“Ini uang jajanmu. 2ribu untuk jajan. 3ribu harus kau tabung,” kata Bapak menyodorkan uang 5ibu recehan. Dia menungguku memasukkan uang 3ribuku ke dalam celengan tanah liat berbentuk sapi coklat yang sangat besar.
“Ghani, kamu harus menabung untuk masa depanmu. Kamu harus belajar dan bekerja keras untuk meraih cita- citamu”
Kalimat itu ku hafal di luar kepala. Setiap malam, kalimat itu seperti tab recorder aktif yang berputar di rumahku. Aku tidak tau entah apa yang dipikirkan Bapak. Dia tidak pernah memberikan uang jajan lebih seperti ayah teman-temanku. Dia selalu menyuruhku untuk menabung, menabung, dan terus menabung. Kecuali di hari Jumat, karena di hari tersebut uang 3ribuku tidak masuk ke dalam celengan sapi yang kuberi nama “BUBU”, tapi masuk ke dalam kotak amal masjid di depan rumahku.

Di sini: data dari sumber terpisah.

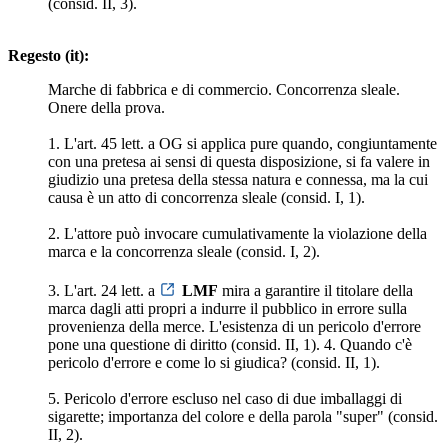
(consid. II, 3).
Regesto (it):
Marche di fabbrica e di commercio. Concorrenza sleale.
Onere della prova.
1. L'art. 45 lett. a OG si applica pure quando, congiuntamente
con una pretesa ai sensi di questa disposizione, si fa valere in
giudizio una pretesa della stessa natura e connessa, ma la cui
causa è un atto di concorrenza sleale (consid. I, 1).
2. L'attore può invocare cumulativamente la violazione della
marca e la concorrenza sleale (consid. I, 2).
3. L'art. 24 lett. a
LMF
mira a garantire il titolare della
marca dagli atti propri a indurre il pubblico in errore sulla
provenienza della merce. L'esistenza di un pericolo d'errore
pone una questione di diritto (consid. II, 1). 4. Quando c'è
pericolo d'errore e come lo si giudica? (consid. II, 1).
5. Pericolo d'errore escluso nel caso di due imballaggi di
sigarette; importanza del colore e della parola "super" (consid.
II, 2).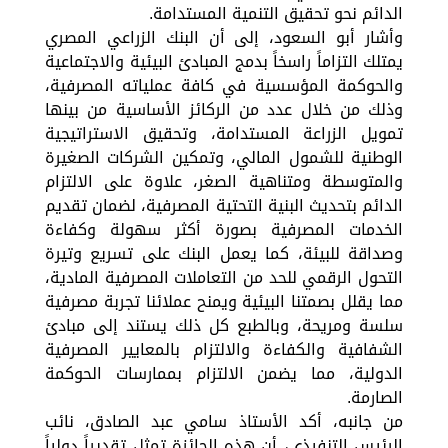
الدائم نحو تحقيق التنمية المستدامة.
وأشار أبو السعود، إلى أن البنك الزراعي المصري
يمتلك التزاماً راسخاً بدمج المبادئ البيئية والاجتماعية
والحوكمة المؤسسية في كافة عملياته المصرفية،
وذلك من خلال عدد من الركائز الأساسية من بينها
تمويل الزراعة المستدامة، وتحقيق الاستراتيجية
الوطنية للشمول المالي، وتمكين الشركات الصغيرة
والمتوسطة ومتناهية الصغر، علاوة على الالتزام
الدائم بتحديث البنية التحتية المصرفية، لضمان تقديم
الخدمات المصرفية بصورة أكثر سهولة وكفاءة
وصداقة للبيئة، كما يعمل البنك على تسريع وتيرة
التحول الرقمي للحد من التعاملات المصرفية المادية،
مما يقلل بصمتنا البيئية ويمنح عملائنا تجربة مصرفية
سلسة ومريحة، وبالطبع كل ذلك يستند إلى مبادئ
الشفافية والكفاءة والالتزام بالمعايير المصرفية
الدولية، مما يضمن الالتزام بممارسات الحوكمة
الصارمة.
من جانبه، أكد الأستاذ سامي عبد الصادق، نائب
الرئيس التنفيذي، أن هذه الجائزة تمثل تقديراً دولياً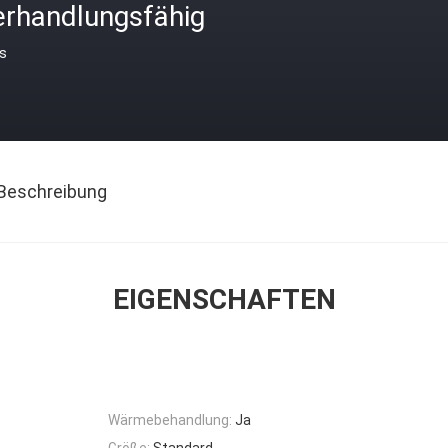
erhandlungsfähig
is
Beschreibung
EIGENSCHAFTEN
Wärmebehandlung:
Ja
Größe:
Standard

Awalnya aku tidak keberatan dengan segala perintah Bapak, tapi lama-kelamaan aku menjadi jengah. Aku ingin seperti teman-temanku yang bisa beli jajan sepuasnya. Nongkrong atau nge-game di playstation, atau bebas membeli barang-barang yang kuinginkan. Tidak kupungkiri bahwa dengan pertambahan jenjang sekolahku, uang sakuku juga semakin bertambah. Tapi peraturan Bapak tidak pernah berubah. Aku harus tetap melakukan rutinitas menyebalkan itu: belajar dan menabung!

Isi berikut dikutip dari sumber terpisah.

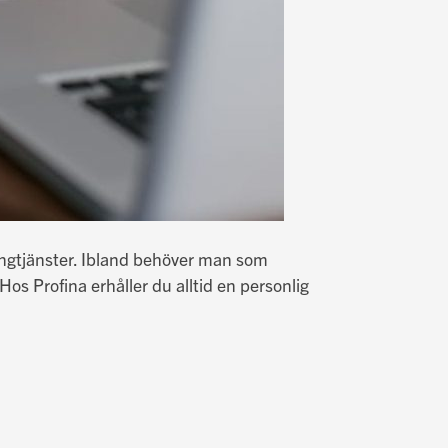
ringtjänster. Ibland behöver man som
Hos Profina erhåller du alltid en personlig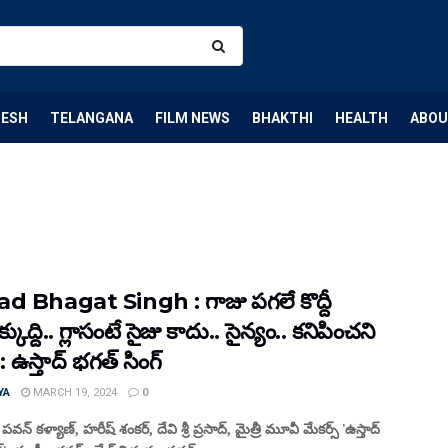
DESH
TELANGANA
FILM NEWS
BHAKTHI
HEALTH
ABOU
d Bhagat Singh : గాజు ప‌గ‌లే కొద్దీ
్కుద్ది.. గ్లాసంటే సైజు కాదు.. సైన్యం.. కనిపించని
 : ఉస్తాద్ భగత్ సింగ్
YA
MARCH 19, 2024
0
 పవన్ కళ్యాణ్, హరీష్ శంకర్, దేవి శ్రీ ప్రసాద్, మైత్రీ మూవీ మేకర్స్ 'ఉస్తాద్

Hingga suatu hari ide gila itu tiba. Di malam ketika Bapak menungguiku untuk memasukkan uang ke dalam celengan, ku selipkan sedikit uang itu. Kulirik Bapak yang tengah memejamkan mata, kemudian kembali kutarik uang yang belum sempat tertelan oleh bubu.
“Jangan curang. Masukkan uangnya kembali”, kata Bapak dengan mata yang masih terpejam.
“Tidak, ini uangku. Aku bebas menggunakannya”, kataku tersulut emosi karena tertangkap basah.
“Masukkan, Ghani”
“Bapak PELIIT… Aku benci sama Bapak”, teriakku kemudian membanting pintu.
Sekilas kulihat bahu Bapak bergetar. Tapi dia tidak menghentikanku. Ya, mungkin dia memang lebih menyayangi uang-uangnya daripada anaknya sendiri. Sampai detik ini aku masih berpikir bahwa Bapak adalah orang paling pelit sedunia. Sejak kematian ibu, aku sering mengintip Bapak memasukkan uang-uangnya ke dalam sebuah kotak yang besar hampir sebesar kotak amal masjid. Aku tau uangnya sangat banyak. Apalagi saat karirnya meroket karena keuletannya dalam bekerja. Dari cerita Budhe Ning (tetangga samping rumahku), banyak janda dan kembang perawan yang berniat mendekatinya, tapi Bapak bagaikan batu. Tak tersentuh.
Detik berganti, sekian purnama telah berlalu, gambaran Bapak di mataku tak pernah berubah. Hanya sesosok pelit yang mencintai uang-uangnya. Maka, wajar saja jika aku malas mengunjunginya apalagi setelah aku pindah ke Jakarta. Hingga sebuah telpon dari desa mengabariku bahwa aku harus kembali. Untuk orang pelit itu, Bapakku.